This ‘myth-busting’ was issued in response to news headlines reporting that ‘Parents who ferry children to clubs face criminal record checks’: because, according to the requirements of the VBS, ‘anyone working or volunteering on behalf of a third-party organisation – for example, a sports club or a charity – who has frequent or intensive access to children or vulnerable adults will have to be registered with the scheme’.
The distinction between parents volunteering on behalf of a children’s club to ferry children around, and parents organising a rota between themselves for the school run, might have been clear to policymakers. But for people engaged in the real world of children’s clubs, school runs, play dates and sleepovers, the line is far from clear – and the rationale for drawing it even less so. The messy, informal nature of working around children’s activities means that it can be difficult to determine, exactly, when the impetus for organising lift-sharing comes from a club or from a group of parents; and in any case, why should somebody volunteering on behalf of the Scouts be more suspect than a father making his own arrangements to kick a ball around with a group of kids on a Saturday morning?
The attempt to draw such rigid distinctions between ‘volunteering’ and ‘private arrangements’ betrayed officialdom’s otherworldly understanding of community life. People remain, understandably, highly confused about who needs vetting in what circumstances, and it was an insult for Sir Roger Singleton to tell them to ‘calm down’ about the confusion that his organisation helped to foment. It was also noteworthy that officials should feel obliged to reassure parents that it does not intend to vet them before holding sleepovers for their child’s friends.
The Vetting and Barring Scheme caused particular outcry with headlines such as ‘Now parents face criminal checks just to enter their children’s school’, ‘Now even Sunday-school parents must be vetted’, and ‘Schools vet parents for Christmas festivities’. Nobody has ever demanded that parents be vetted in order to interact with their own children. But unless families are assumed to be living totally isolated lives, it became clear that parents were likely to find themselves vetted anyway – because many volunteers for children’s activities are also parents, or simply because they want to enter a public place such as a school or playground.
The logic of this approach was drawn out in 2009, when it was reported that Manor Community College in Cambridge, where pupils are aged 11 to 16, put up a sign stating: ‘We do not allow anybody who is not fully CRB-checked to enter the college premises or to work unsupervised.’ Defending the sign, Ben Slade, the college principal, said: ‘We had a safeguarding review which suggested we should make it clear to people who are entering the building they are not to walk around unsupervised or work with children if they haven’t been CRB-checked… Ofsted [Britain’s schools inspection body] makes the rules up, not me, and a lot of schools have failed their inspections for not safeguarding pupils.’

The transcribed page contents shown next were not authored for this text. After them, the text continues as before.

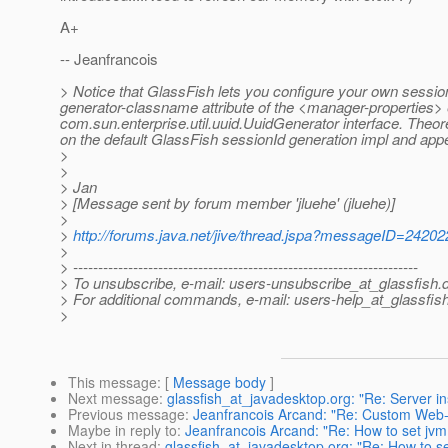
A+
-- Jeanfrancois
> Notice that GlassFish lets you configure your own sessionI
generator-classname attribute of the <manager-properties>
com.sun.enterprise.util.uuid.UuidGenerator interface. Theor
on the default GlassFish sessionId generation impl and appe
>
>
> Jan
> [Message sent by forum member 'jluehe' (jluehe)]
>
>
http://forums.java.net/jive/thread.jspa?messageID=24202
>
> ---------------------------------------------------------------------
> To unsubscribe, e-mail: users-unsubscribe_at_glassfish.
> For additional commands, e-mail: users-help_at_glassfish
>
This message
: [
Message body
]
Next message
:
glassfish_at_javadesktop.org: "Re: Server in
Previous message
:
Jeanfrancois Arcand: "Re: Custom Web
Maybe in reply to
:
Jeanfrancois Arcand: "Re: How to set jv
Next in thread
:
glassfish_at_javadesktop.org: "Re: How to s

The people who spend the most, and the most ‘intensive’, time with children (both their own and other people’s) tend to be parents. Once the distinction is eroded between childcare professionals and members of the community in general, as it was with the VBS, the idea that just anybody should be vetted acquires an unstoppable logic. And while we can hope that the search for formal CRB checks on other parents may cease with the revised vetting scheme, the anxiety about ‘other adults’ has already been firmly implanted in people’s minds. Parents quite simply worry about car-pooling and play-dates in a way they did not before, and it will take more than a change in the formal rules to undo that damage.
Surveillance and civil liberties
One of the most headline-grabbing aspects of the national vetting scheme has been the number of adults who would be covered by the scheme, and the financial and time cost of this process. In July 2009, the Independent reported ‘outcry’ as it was revealed that 11million adults would be included in the proposed vetting database; following the New Labour government’s review of the ISA, the media reported scant consolation as this estimated number dropped to nine million.
If the numbers covered by the new scheme drop considerably, that is all to the good. But we should remain mindful of the expansionary logic of any vetting scheme that attempts to prevent child abuse through a system of precautionary checks. There will always be questions about why one adult should be vetted and another should not, and employers and policymakers alike will need to resist the temptation to check whoever they can, ‘just to be on the safe side’. Indeed, one of the issues that has continued to lurk behind the operation of the vetting scheme is that of ‘illegal’ CRB checks, where organisations and employers demand a CRB check when none is required – and such has been the confusion surrounding the law that it is difficult to know when this requirement can be resisted.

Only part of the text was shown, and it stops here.